When asked for comment, the New York attorney general's office referred CNN to the Department of Corrections and Community Supervision.
Carroll on Thursday sued Trump for battery and defamation under the new law. It's the second suit she's filed against him and the first to seek to hold Trump accountable for battery for allegedly raping Carroll 27 years ago in a Bergdorf Goodman dressing room. The suit also alleges a new defamation claim based on statements Trump made last month.
"Trump's underlying sexual assault severely injured Carroll, causing significant pain and suffering, lasting psychological harms, loss of dignity, and invasion of her privacy. His recent defamatory statement has only added to the harm that Carroll had already suffered," the suit alleges.
Carroll is asking a judge to order Trump to retract his defamatory statements and award compensatory, punitive and exemplary damages in an amount to be determined at a jury trial.
Trump has denied all allegations against him.
More lawsuits are expected on behalf of about 40 more women with new claims against a Columbia University gynecologist Dr.
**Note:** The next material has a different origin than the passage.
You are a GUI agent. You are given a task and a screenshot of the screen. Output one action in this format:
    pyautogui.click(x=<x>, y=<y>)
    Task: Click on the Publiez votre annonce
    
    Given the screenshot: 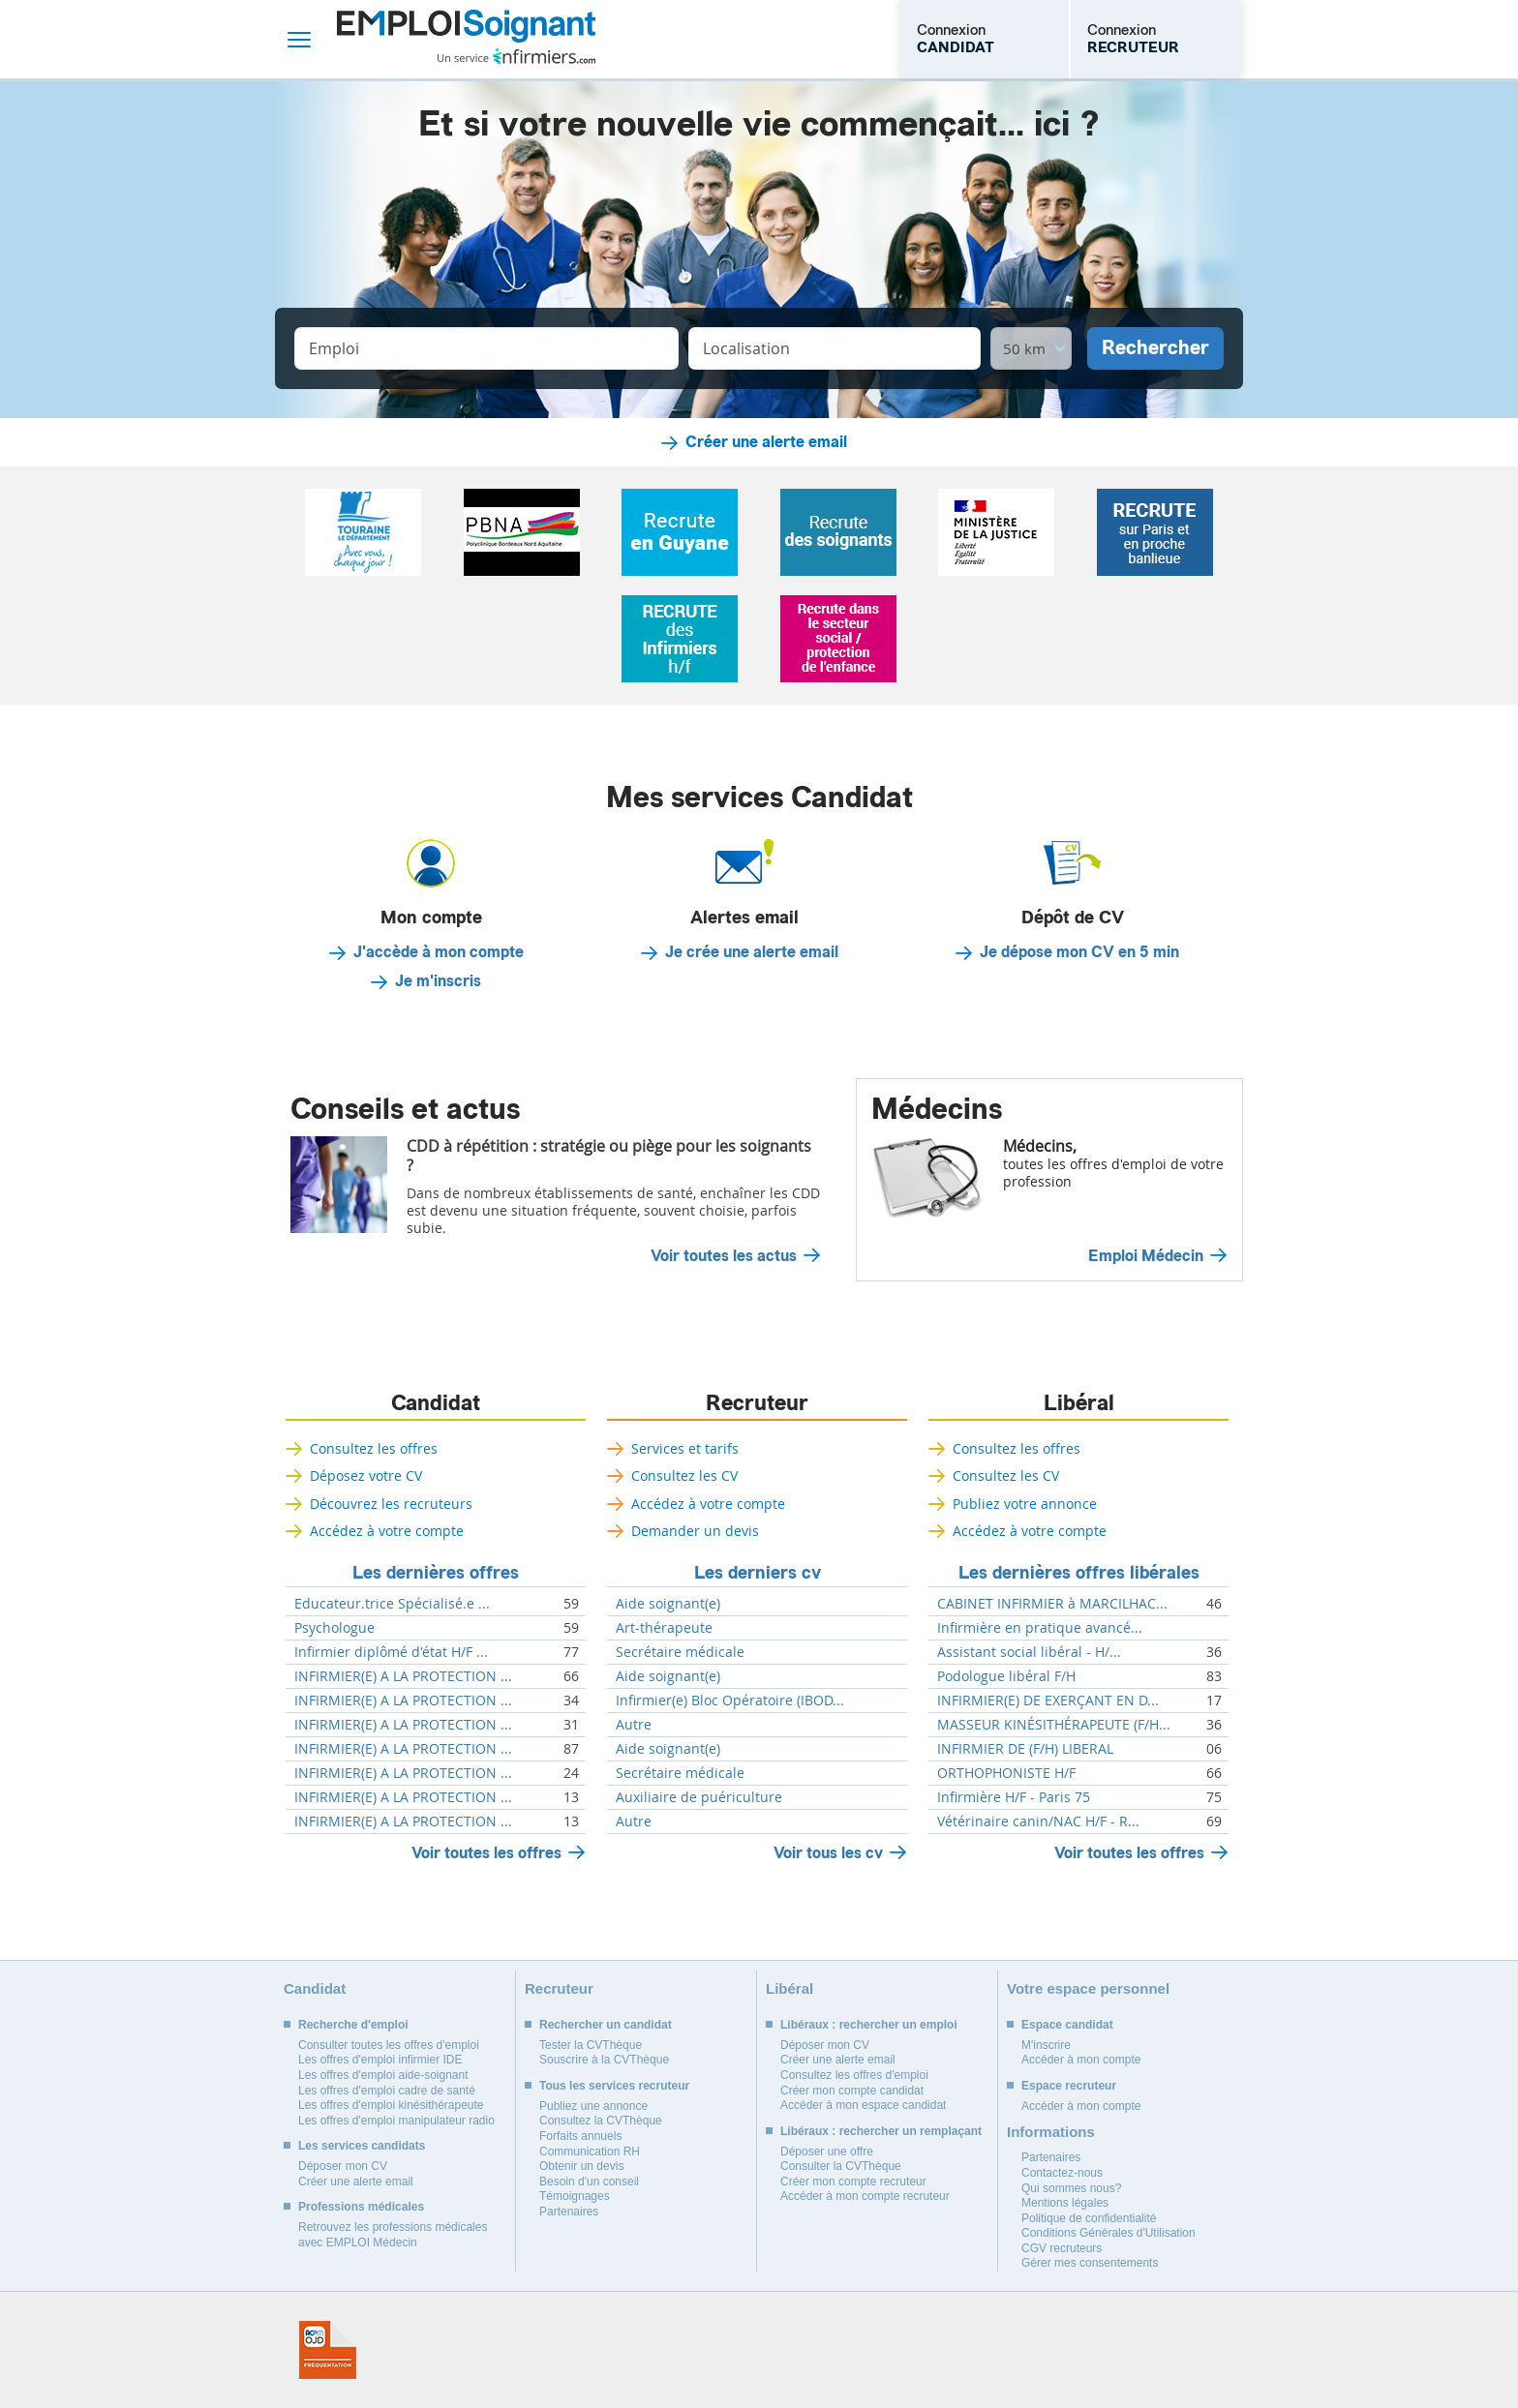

Robert Hadden, said attorney Anthony DiPietro, who represented 230 women allegedly sexually abused by Hadden. Nearly 150 of those cases were settled before the Adult Survivors Act went into effect.
Hadden is due to go on trial next year on six counts of enticing and inducing victims to his medical offices in New York and subjecting them to unlawful sexual abuse from about 1993 to 2012, prosecutors have said; Hadden has pleaded not guilty.